Patients are randomised to adriamycin and cyclophosphamide followed by Taxol® (ACT) or adriamycin and cyclophosphamide followed by Taxol® plus trastuzumab (ACTH). Eligibility for the trial was initially based on results from any local laboratory HER-2 IHC (3+) testing or by fluorescence in situ hybridisation (FISH).

Quality assurance measures were built into the B-31 protocol, Dr. Paik said. "Due to substantial cost implications of the treatment, selection of patients based on accurate HER-2 testing is important."

The first 104 cases enrolled in B-31 were reviewed and "results of IHC testing by small-volume laboratories were demonstrated to be extremely unreliable," Dr. Paik said. A false-positive rate of 18 percent was demonstrated for IHC testing, with about 20 percent of cases that could not be confirmed as positive (Paik S et al, J Natl Cancer Inst 2002;94:852-4).

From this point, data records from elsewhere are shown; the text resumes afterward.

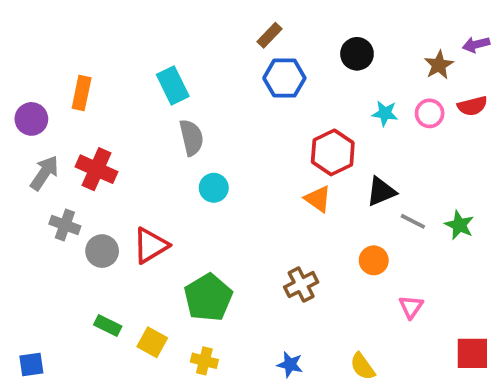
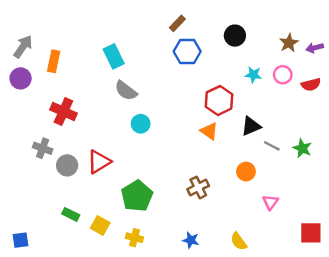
purple arrow: (476, 45) -> (315, 48), moved
red semicircle: (472, 106) -> (311, 85), moved
gray semicircle: (191, 138) -> (126, 91), turned 140
gray arrow: (44, 173) -> (23, 47), moved

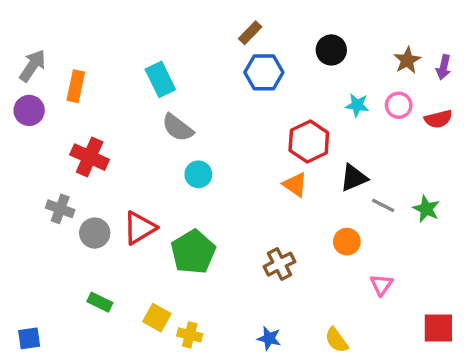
purple arrow: (315, 48) -> (444, 67), turned -63
green pentagon: (137, 196) -> (193, 252), moved
yellow square: (100, 225) -> (157, 318), moved

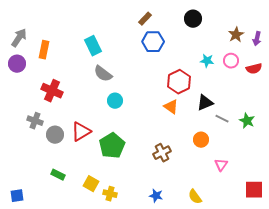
black circle: (331, 50) -> (193, 19), moved

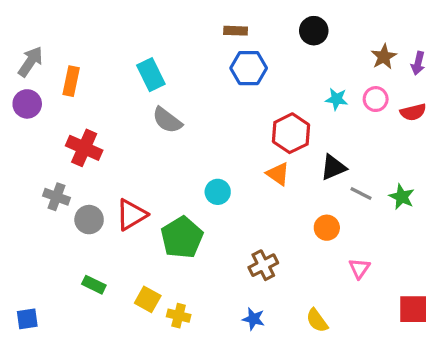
brown rectangle: (145, 19) -> (236, 31), turned 48
cyan circle: (115, 101) -> (218, 192), moved
brown cross: (162, 153) -> (263, 265), moved

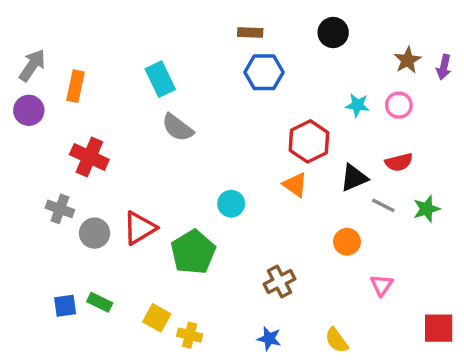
red semicircle: (413, 112) -> (399, 162), moved
green star: (402, 197) -> (427, 209), turned 30
blue square: (27, 319) -> (65, 306), moved

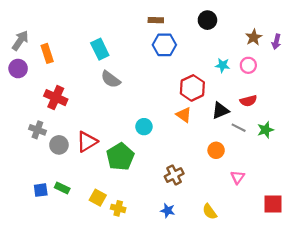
orange rectangle: (76, 86) -> (47, 53), turned -30

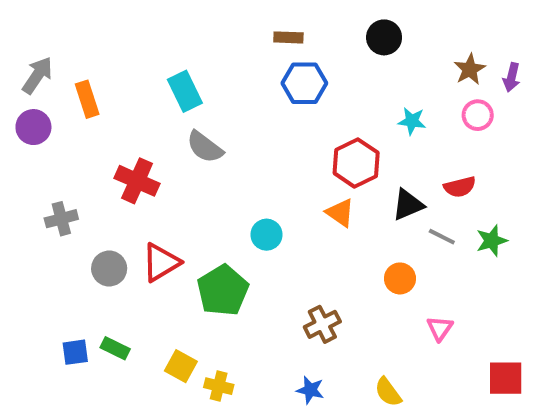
pink circle: (248, 65) -> (478, 115), moved
red cross: (56, 98) -> (137, 181), moved
gray cross: (37, 130) -> (61, 219), moved, turned -35

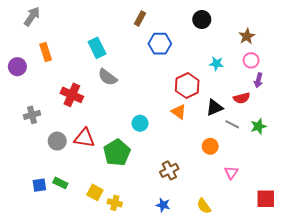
brown rectangle: (288, 37) -> (140, 18), moved, turned -64
gray arrow: (37, 75) -> (32, 16), moved
purple arrow: (512, 77) -> (258, 80), moved
red triangle: (161, 263) -> (84, 138), turned 40

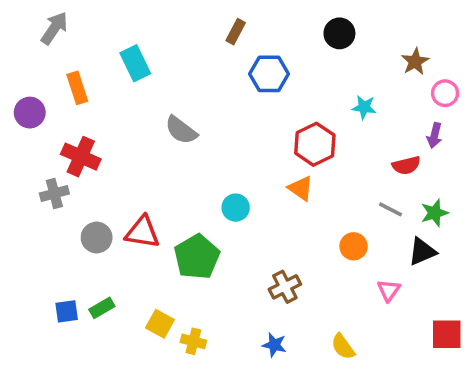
cyan rectangle: (97, 48) -> (135, 63), moved
pink circle: (251, 60) -> (445, 93), moved
red cross: (72, 95) -> (81, 157), moved
black triangle: (214, 108) -> (422, 252), moved
green rectangle: (60, 183) -> (102, 308), turned -56

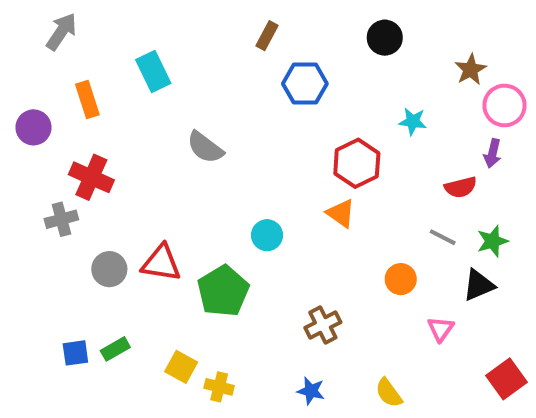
pink circle: (445, 93) -> (505, 105), size x1.4
red square: (447, 334) -> (506, 379), turned -36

The protocol was amended, requiring HER-2 IHC testing to be done by laboratories that routinely test large volumes of samples (more than 100 per month) and could demonstrate high concordance between IHC and FISH testing, Dr. Paik said. The FISH test tends to be reliable whether it is done by small- or large-volume laboratories, he added.

Since the protocol amendment was instituted, 240 cases have been tested using the Central PathVysionÆ FISH assay. Approval has been granted to 26 laboratories in the United States to date, resulting in reduction of the false-positive rate for IHC testing for HER-2 from 18 percent to 3 percent, Dr. Paik said.

This study was supported by grants from the National Cancer Institute, United States, and Genentech.